Diseaster / Fallback-Strategy when Home Assistant needs Assistance

Dear Community,

What is your Fallback-Strategy for your Homeassistant-Infrastructure?

Last Week the Power of the RaspberryPi was cut off, leading to a likely corrupted SD-Card. Which lead to Lights, Devices and even Internet not usable.
My Partner was really pissed, even now she still wants to “Quit all that stuff if Things like that happen” (which i can kinda understand), and my Evening wasn’t on the Couch but on the Desk.
Fortunatly i had a recent Backup on my Nas and a spare MicroSD Card as well, so i could set up HA again.
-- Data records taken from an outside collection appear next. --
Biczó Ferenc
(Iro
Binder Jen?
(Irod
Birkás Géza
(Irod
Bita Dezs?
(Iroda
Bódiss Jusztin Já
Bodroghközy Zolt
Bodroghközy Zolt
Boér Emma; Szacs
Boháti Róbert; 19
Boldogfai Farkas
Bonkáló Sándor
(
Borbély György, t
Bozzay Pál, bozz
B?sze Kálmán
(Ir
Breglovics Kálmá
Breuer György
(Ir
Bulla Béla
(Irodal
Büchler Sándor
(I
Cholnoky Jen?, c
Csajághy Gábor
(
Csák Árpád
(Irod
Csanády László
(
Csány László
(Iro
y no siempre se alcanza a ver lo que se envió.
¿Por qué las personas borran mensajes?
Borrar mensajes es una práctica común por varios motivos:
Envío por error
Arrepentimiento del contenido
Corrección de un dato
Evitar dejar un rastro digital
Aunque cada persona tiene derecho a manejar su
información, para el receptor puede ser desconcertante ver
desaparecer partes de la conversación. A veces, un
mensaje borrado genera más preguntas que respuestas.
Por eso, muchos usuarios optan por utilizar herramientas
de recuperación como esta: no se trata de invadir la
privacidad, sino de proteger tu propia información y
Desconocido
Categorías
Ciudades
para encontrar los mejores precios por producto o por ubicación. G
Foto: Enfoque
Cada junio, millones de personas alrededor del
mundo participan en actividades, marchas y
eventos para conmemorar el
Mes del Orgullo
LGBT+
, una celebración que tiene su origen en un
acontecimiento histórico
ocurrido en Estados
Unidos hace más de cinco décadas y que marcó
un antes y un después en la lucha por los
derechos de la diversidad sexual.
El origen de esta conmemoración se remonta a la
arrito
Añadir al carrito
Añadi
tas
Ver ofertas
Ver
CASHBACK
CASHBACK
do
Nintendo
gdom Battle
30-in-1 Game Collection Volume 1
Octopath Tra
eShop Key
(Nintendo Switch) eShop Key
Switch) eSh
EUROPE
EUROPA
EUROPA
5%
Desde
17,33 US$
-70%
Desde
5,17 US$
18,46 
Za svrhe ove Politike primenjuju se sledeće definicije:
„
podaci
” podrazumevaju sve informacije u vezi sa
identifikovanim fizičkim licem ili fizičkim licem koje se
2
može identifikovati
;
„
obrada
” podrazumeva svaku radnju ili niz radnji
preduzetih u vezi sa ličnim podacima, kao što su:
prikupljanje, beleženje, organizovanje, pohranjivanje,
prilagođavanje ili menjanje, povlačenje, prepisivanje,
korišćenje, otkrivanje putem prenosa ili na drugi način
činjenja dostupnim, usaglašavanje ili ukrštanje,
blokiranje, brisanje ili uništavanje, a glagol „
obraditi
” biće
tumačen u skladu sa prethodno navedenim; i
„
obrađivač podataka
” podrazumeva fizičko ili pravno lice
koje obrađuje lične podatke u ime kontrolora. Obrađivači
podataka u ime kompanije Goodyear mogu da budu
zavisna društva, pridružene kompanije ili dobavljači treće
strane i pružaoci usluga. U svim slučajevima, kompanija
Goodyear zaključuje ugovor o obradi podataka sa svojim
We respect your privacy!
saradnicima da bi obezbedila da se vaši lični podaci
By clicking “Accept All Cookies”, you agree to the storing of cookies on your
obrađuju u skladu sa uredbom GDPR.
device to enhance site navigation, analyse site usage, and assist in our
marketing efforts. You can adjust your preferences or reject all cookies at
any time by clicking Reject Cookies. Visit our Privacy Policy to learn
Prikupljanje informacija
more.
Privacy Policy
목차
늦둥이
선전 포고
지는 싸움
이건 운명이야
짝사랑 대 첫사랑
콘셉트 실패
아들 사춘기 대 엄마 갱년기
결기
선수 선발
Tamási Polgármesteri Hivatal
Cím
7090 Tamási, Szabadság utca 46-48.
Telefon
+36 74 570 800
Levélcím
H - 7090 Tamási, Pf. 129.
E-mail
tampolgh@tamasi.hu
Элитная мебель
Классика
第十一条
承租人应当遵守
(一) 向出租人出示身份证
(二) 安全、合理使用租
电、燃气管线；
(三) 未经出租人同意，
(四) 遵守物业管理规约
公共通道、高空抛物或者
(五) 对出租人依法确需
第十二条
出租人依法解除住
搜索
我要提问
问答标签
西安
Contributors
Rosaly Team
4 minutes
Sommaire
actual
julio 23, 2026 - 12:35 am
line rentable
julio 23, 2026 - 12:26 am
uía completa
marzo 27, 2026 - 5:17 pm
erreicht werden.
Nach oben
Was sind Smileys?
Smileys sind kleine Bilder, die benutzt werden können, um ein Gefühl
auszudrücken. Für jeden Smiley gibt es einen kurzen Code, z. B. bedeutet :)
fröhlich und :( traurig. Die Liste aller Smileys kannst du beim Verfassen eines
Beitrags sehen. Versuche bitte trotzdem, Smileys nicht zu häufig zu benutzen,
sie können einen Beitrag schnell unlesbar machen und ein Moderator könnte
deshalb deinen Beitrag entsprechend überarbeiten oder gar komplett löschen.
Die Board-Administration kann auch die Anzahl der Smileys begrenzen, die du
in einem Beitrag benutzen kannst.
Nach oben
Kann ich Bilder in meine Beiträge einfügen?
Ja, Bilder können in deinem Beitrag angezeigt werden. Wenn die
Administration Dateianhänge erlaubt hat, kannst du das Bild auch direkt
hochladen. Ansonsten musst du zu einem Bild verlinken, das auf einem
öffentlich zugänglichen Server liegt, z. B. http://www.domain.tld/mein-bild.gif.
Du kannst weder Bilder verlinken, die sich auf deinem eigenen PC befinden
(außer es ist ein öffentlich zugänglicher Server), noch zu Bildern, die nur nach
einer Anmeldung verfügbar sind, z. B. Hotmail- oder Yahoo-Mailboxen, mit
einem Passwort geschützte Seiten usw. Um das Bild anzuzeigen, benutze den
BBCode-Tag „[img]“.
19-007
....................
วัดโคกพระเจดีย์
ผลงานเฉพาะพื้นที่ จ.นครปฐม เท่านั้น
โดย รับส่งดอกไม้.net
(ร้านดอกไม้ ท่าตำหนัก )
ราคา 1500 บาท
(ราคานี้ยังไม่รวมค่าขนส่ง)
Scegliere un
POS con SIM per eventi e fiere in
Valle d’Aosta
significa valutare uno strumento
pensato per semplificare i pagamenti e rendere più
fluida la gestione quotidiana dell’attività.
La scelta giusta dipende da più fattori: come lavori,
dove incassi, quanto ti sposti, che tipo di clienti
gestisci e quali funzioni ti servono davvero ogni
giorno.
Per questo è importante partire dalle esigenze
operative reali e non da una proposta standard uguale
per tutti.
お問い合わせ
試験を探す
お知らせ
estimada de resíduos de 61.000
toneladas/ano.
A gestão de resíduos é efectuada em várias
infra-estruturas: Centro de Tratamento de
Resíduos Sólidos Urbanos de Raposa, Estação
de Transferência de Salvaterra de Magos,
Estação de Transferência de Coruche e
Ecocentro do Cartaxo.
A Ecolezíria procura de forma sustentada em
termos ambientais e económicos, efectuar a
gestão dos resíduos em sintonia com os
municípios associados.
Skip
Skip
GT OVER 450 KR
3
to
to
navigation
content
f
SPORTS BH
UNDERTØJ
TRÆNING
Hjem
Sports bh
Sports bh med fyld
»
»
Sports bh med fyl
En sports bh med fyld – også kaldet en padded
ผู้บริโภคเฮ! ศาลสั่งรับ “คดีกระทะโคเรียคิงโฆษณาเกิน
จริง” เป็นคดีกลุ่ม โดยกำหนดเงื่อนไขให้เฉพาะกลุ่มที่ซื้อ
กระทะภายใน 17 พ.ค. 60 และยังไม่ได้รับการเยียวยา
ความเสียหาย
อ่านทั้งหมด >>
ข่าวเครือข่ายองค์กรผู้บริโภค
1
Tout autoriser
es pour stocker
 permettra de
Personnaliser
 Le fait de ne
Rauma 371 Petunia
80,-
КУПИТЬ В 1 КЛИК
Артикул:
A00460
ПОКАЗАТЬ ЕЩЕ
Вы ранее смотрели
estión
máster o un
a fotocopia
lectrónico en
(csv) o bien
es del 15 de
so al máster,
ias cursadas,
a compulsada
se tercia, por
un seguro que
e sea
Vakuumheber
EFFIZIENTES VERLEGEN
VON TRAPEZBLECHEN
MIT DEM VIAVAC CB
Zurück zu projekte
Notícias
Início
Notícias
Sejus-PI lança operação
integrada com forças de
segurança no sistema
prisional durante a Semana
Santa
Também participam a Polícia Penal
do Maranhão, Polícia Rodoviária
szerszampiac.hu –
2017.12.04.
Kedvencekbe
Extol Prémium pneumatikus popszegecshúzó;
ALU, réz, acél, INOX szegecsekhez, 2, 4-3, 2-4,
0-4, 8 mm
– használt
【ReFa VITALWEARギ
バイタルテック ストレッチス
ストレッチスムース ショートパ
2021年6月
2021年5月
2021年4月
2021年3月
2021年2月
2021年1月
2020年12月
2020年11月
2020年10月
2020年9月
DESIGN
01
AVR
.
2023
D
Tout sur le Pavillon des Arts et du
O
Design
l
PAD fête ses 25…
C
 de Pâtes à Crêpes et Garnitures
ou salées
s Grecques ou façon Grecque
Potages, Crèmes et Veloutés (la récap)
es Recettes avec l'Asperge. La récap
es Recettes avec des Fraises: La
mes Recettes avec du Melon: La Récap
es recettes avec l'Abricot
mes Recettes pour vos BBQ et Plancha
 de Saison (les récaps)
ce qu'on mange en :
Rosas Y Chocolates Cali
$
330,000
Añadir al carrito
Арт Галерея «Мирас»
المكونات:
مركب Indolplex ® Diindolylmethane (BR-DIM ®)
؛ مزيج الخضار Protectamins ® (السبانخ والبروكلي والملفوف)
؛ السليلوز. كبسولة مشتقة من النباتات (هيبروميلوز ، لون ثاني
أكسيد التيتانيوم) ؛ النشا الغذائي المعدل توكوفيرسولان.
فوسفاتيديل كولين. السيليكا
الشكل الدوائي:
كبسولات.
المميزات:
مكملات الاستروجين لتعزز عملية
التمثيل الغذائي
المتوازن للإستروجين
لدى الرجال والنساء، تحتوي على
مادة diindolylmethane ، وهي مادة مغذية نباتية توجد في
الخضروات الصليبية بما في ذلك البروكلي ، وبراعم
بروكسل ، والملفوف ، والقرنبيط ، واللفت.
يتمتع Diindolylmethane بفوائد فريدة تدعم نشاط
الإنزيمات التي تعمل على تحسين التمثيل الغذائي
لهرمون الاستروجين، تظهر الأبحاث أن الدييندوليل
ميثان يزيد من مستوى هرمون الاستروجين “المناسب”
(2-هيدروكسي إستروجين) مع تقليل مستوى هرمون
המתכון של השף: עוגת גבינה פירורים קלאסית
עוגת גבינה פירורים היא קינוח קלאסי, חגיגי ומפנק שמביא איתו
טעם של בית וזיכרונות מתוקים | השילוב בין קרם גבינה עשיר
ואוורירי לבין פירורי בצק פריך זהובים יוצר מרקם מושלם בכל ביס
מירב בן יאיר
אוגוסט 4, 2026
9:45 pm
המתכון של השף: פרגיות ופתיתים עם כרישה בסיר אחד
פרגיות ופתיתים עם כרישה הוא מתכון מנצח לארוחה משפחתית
But it took several Hours anyway, and a significant amount of sweating and swearing :crazy_face:

To make a long Story Short:
I really want/need to avoid Downtimes of Homeassistant, wether due to Hardware-Failure (RaspberryPI, MicroSD), Bad Updates, or Errors in Front of the Display (Misconfiguration or Misuse).
Not only 80% of the Lights are operated via HA, but AdguardHome-Addon (as in Fact the DNS Server for the Internet) relies on a Functional System as well.
So, even five Minutes of not beeing able to operate the Lights or Websurfing is really bad.
Since i guess almost everyone uses HA at least for their Lights, and probably a lot of you had Situations like me lately - what is your Fallback-Strategy, to minimize Downtimes and ensure Availability in Case of something goes wrong?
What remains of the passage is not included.